La mauvaise gestion de la crise économique, sous-estimée par Lula et sa dauphine, experte en finances, ont aggravé l’animosité sociale. Le décor était planté pour un dénouement pathétique, « l’impeachment » (destitution) de la présidente, qui fragilise la confiance dans les institutions et dans la démocratie. La réprobation de l’opinion publique à l’égard du PT a été confirmée ensuite par la débâcle aux municipales d’octobre, lorsque le parti a perdu ses fiefs de la banlieue industrielle de Sao Paulo, de Bahia ou du Nordeste.
Au Venezuela, face à l’effondrement de l’économie et à la perte de sa majorité électorale, le président Nicolas Maduro choisit la fuite en avant dictatoriale. Il refuse de se soumettre au verdict des urnes lors d’un référendum révocatoire, pourtant prévu par la Constitution. La cohabitation avec l’Assemblée nationale, contrôlée par l’opposition, tourne à l’affrontement institutionnel, alors que les Vénézuéliens subissent les pénuries et l’hyperinflation.
Il n’en demeure pas moins que la baisse des cours des matières premières n’explique pas les défaites électorales de la gauche et du populisme au Brésil, au Venezuela, en Argentine ou encore en Bolivie, où Evo Morales a perdu, en février 2016, le référendum qui devait l’autoriser à briguer une nouvelle réélection.
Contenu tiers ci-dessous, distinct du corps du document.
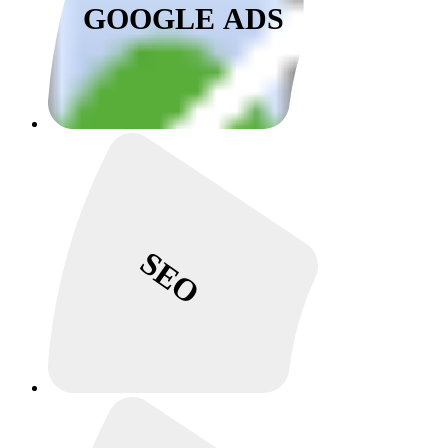
GOOGLE ADS
SEO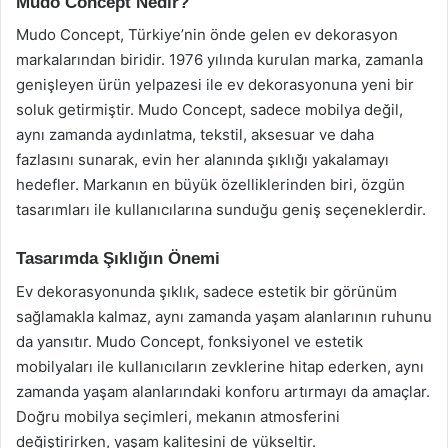
Mudo Concept Nedir?
Mudo Concept, Türkiye’nin önde gelen ev dekorasyon
markalarından biridir. 1976 yılında kurulan marka, zamanla
genişleyen ürün yelpazesi ile ev dekorasyonuna yeni bir
soluk getirmiştir. Mudo Concept, sadece mobilya değil,
aynı zamanda aydınlatma, tekstil, aksesuar ve daha
fazlasını sunarak, evin her alanında şıklığı yakalamayı
hedefler. Markanın en büyük özelliklerinden biri, özgün
tasarımları ile kullanıcılarına sunduğu geniş seçeneklerdir.
Tasarımda Şıklığın Önemi
Ev dekorasyonunda şıklık, sadece estetik bir görünüm
sağlamakla kalmaz, aynı zamanda yaşam alanlarının ruhunu
da yansıtır. Mudo Concept, fonksiyonel ve estetik
mobilyaları ile kullanıcıların zevklerine hitap ederken, aynı
zamanda yaşam alanlarındaki konforu artırmayı da amaçlar.
Doğru mobilya seçimleri, mekanın atmosferini
değiştirirken, yaşam kalitesini de yükseltir.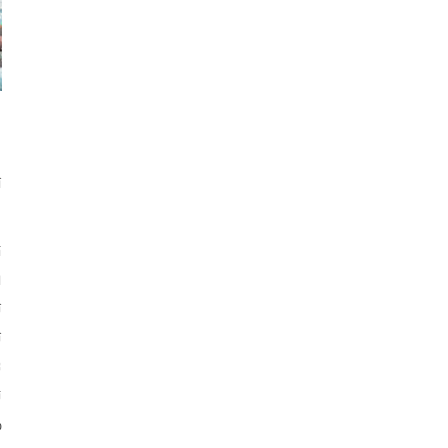
​
​
​
​
​
​
​
%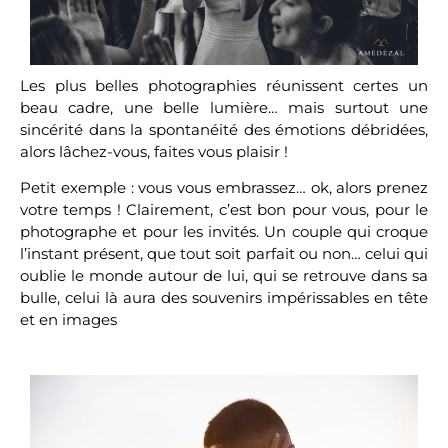
Les plus belles photographies réunissent certes un
beau cadre, une belle lumière… mais surtout une
sincérité dans la spontanéité des émotions débridées,
alors lâchez-vous, faites vous plaisir !
Petit exemple : vous vous embrassez… ok, alors prenez
votre temps ! Clairement, c’est bon pour vous, pour le
photographe et pour les invités. Un couple qui croque
l’instant présent, que tout soit parfait ou non… celui qui
oublie le monde autour de lui, qui se retrouve dans sa
bulle, celui là aura des souvenirs impérissables en tête
et en images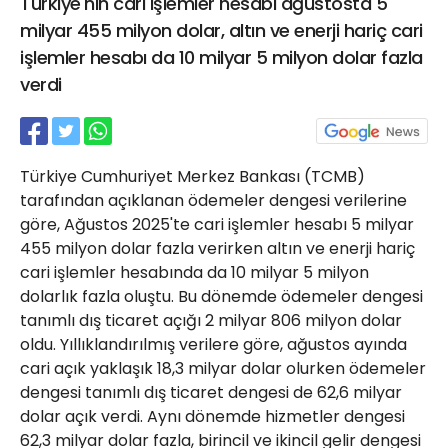
Türkiye'nin cari işlemler hesabı ağustosta 5
21 Gölcük
milyar 455 milyon dolar, altın ve enerji hariç cari
02624132333
işlemler hesabı da 10 milyar 5 milyon dolar fazla
haber@golcukpostasi.com
verdi
Türkiye Cumhuriyet Merkez Bankası (TCMB)
tarafından açıklanan ödemeler dengesi verilerine
göre, Ağustos 2025'te cari işlemler hesabı 5 milyar
455 milyon dolar fazla verirken altın ve enerji hariç
cari işlemler hesabında da 10 milyar 5 milyon
dolarlık fazla oluştu. Bu dönemde ödemeler dengesi
tanımlı dış ticaret açığı 2 milyar 806 milyon dolar
oldu. Yıllıklandırılmış verilere göre, ağustos ayında
cari açık yaklaşık 18,3 milyar dolar olurken ödemeler
dengesi tanımlı dış ticaret dengesi de 62,6 milyar
dolar açık verdi. Aynı dönemde hizmetler dengesi
62,3 milyar dolar fazla, birincil ve ikincil gelir dengesi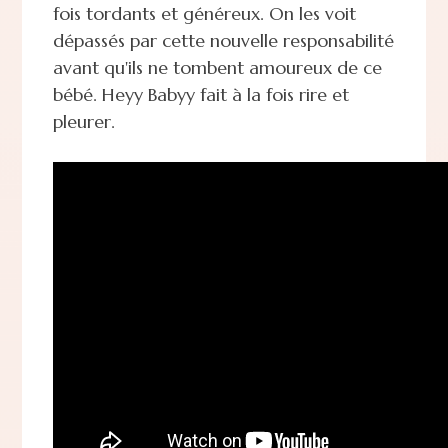
fois tordants et généreux. On les voit
dépassés par cette nouvelle responsabilité
avant qu'ils ne tombent amoureux de ce
bébé. Heyy Babyy fait à la fois rire et
pleurer.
L’explication est à chercher plutôt du côté des politiques appliquées par les équipes au pouvoir, sans oublier l’usure naturelle après un laps de temps qui s’étend de treize ans (Brésil) à dix-sept ans (Venezuela) : dans n’importe quelle nation au monde, l’alternance après une période aussi longue serait vue comme normale, mais en Amérique latine, décidément, la démocratie reste une idée neuve.